Porque lo que importa no es atajar de raíz una mala práctica, sino que no
afecte a sus expectativas personales o políticas. Porque todo se mide en
términos de rentabilidad personal, económica o electoral, en lugar de lo que es
cabal. Y lo que importa es cómo seguir manteniendo o alcanzar el poder,
aunque haya que vender humo (marketing y propaganda) en lugar de soluciones
reales.
Un ejemplo
son los permanentes discursos adanistas y eslóganes que, lejos de levantar el
ánimo, caen en la propaganda zafia, como cuando se dice que “estamos saliendo”
pero hay que seguir con la austeridad, el sacrificio y las reformas (que se
traducen en seguir bajando salarios y un mercado laboral cada vez más
precario).
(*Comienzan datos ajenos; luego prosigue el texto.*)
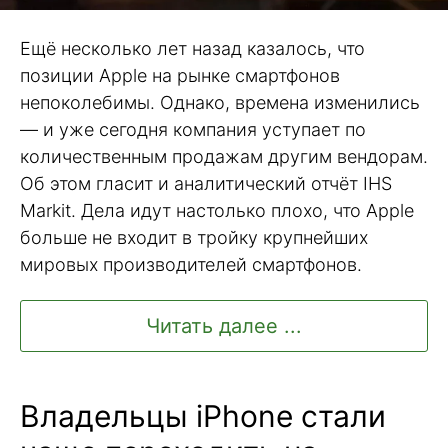
Ещё несколько лет назад казалось, что
позиции Apple на рынке смартфонов
непоколебимы. Однако, времена изменились
— и уже сегодня компания уступает по
количественным продажам другим вендорам.
Об этом гласит и аналитический отчёт IHS
Markit. Дела идут настолько плохо, что Apple
больше не входит в тройку крупнейших
мировых производителей смартфонов.
Читать далее ...
Владельцы iPhone стали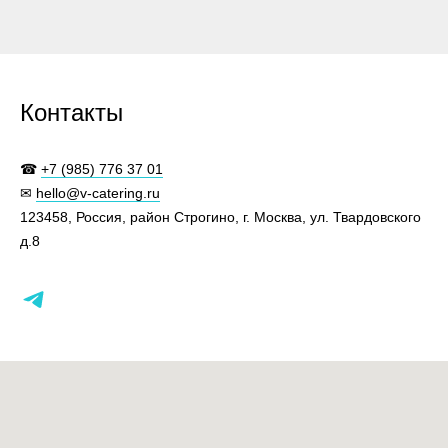
Контакты
☎
+7 (985) 776 37 01
✉
hello@v-catering.ru
123458, Россия, район Строгино, г. Москва, ул. Твардовского
д.8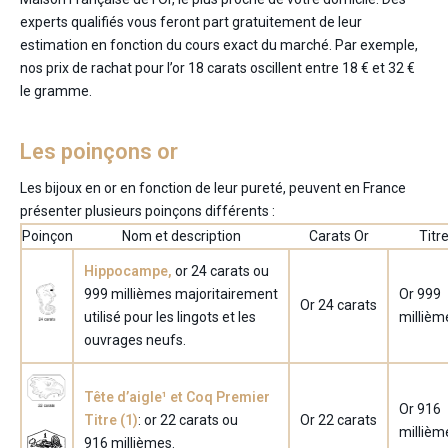
experts qualifiés vous feront part gratuitement de leur
estimation en fonction du cours exact du marché. Par exemple,
nos prix de rachat pour l’or 18 carats oscillent entre 18 € et 32 €
le gramme.
Les poinçons or
Les bijoux en or en fonction de leur pureté, peuvent en France
présenter plusieurs poinçons différents :
Poinçon
Nom et description
Carats Or
Titr
Hippocampe,
or 24 carats ou
999 millièmes majoritairement
Or 999
Or 24 carats
utilisé pour les lingots et les
millièm
ouvrages neufs.
Tête d’aigle¹ et Coq Premier
Or 916
Titre (
1
)
: or 22 carats ou
Or 22 carats
millièm
916 millièmes.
Propuestas dogmáticas que, aunque hayan fracasado, siguen
insistiendo porque subyacen otras intenciones.
Decía
Stiglitz: "Es como el barbero medieval cuando decía que la sangría
funcionaba porque el paciente todavía no había muerto".
En
definitiva, es la confluencia fatal de una cultura y de unos siervos
ideológicos que habiendo colonizado estructuras institucionales y partidos
políticos, se han sentido confiados que eran imprescindibles y sus acciones
impunes. Por eso, cuando sus excesos son puestos al descubierto o
pillados in fraganti, intentan todo tipo de maniobras de distracción antes de,
como mucho, pedir perdón para intentar eludir sus responsabilidades.
Si un
trabajador se equivoca gravemente en su trabajo es despedido. Sin embargo,
nuestras élites, ya sean económicas, políticas o institucionales, no.
¡Cómo les cuesta!
Recientemente
asistimos perplejos al culebrón patético de un Presidente de una Comunidad
Autónoma, que no hace mucho decía “hay que limpiar de corrupción España” y “hay
que ser inflexible”, cuando le preguntan si va a dimitir por haberse gastado
dinero público en viajes privados a Canarias cuando era Senador por
Extremadura, dice que “dimitir sería una dejación de responsabilidades”. Es
más, primero, tras negar reiteradas veces que los viajes no eran privados,
afirma que reembolsará el dinero y, tras armar una dudosa documentación, dice
que si alguien tiene dudas devuelve el dinero. Pero de dimitir nada de nada.
El drama surge
cuando el hartazgo provoca alternativas que amenazan la posición de dominio
del stablishment. Entonces se recurre a actos de contrición por lo mal
hecho o lo dejado sin hacer, …cuando pedir perdón ya no es suficiente. Se
intenta hacer ver que todo es producto de algunos excesos y de la crisis
económica y que con la recuperación económica todo volverá a la normalidad, …
cuando ya nada va a ser igual. También se recurre al miedo, el riesgo para la
estabilidad y el crecimiento económico o los peligros para la democracia.
Pero,
¿quiénes son los que realmente dan miedo y ponen en peligro la democracia?
Los que han
permitido la degradación moral que vivimos, al no combatir de verdad la
corrupción, amparándola, defendiéndose o defendiendo a los de su tribu.
Los que
confunden libertad económica y política con el laissez-faire en el
que la pobreza, la desigualdad y la exclusión social aparecen como un hecho
inevitable y necesario para el progreso. Los mismos que propugnan un Estado
mínimo para poder seguir manteniendo sus negocios sin trabas y sus fechorías.
Los que con
sus políticas y prácticas económicas dogmáticas están rompiendo la cohesión
social y aumentando el sufrimiento para muchos sectores de la población que no
ven expectativas de futuro.
Los que han
permitido el saqueo de las empresas públicas y se dedican a desmantelar los
servicios públicos (educación, sanidad…) para el negocio de sus amigos.
Los que con
su patriotismo y sus banderas identitarias, pero su dinero en cuentas suizas o
paraísos fiscales, en lugar de buscar la convivencia propician los
enfrentamientos por intereses bastardos o electoralistas. Es escandaloso ver
como nacionalismos de distinto signo se retroalimentan.
Que se
necesita un cambio, y radical, es más que evidente. Hace falta una regeneración
profunda. Más democracia. Más transparencia, más controles, más inteligencia y
menos mediocridad, más valores… Una hoja de ruta en la que las personas sean lo
primero, con empleo y pensiones dignas, cohesión social, y la redefinición del
modelo de Estado. Podemos y debemos cambiar la realidad. Quiénes han de liderar
ese proyecto colectivo es otra historia. Y nada fácil.
Pero
deberíamos empezar por cerrar algunas puertas y abrir ventanas
asegurándonos de que lo que entra es aire puro y no pestilencias pasadas.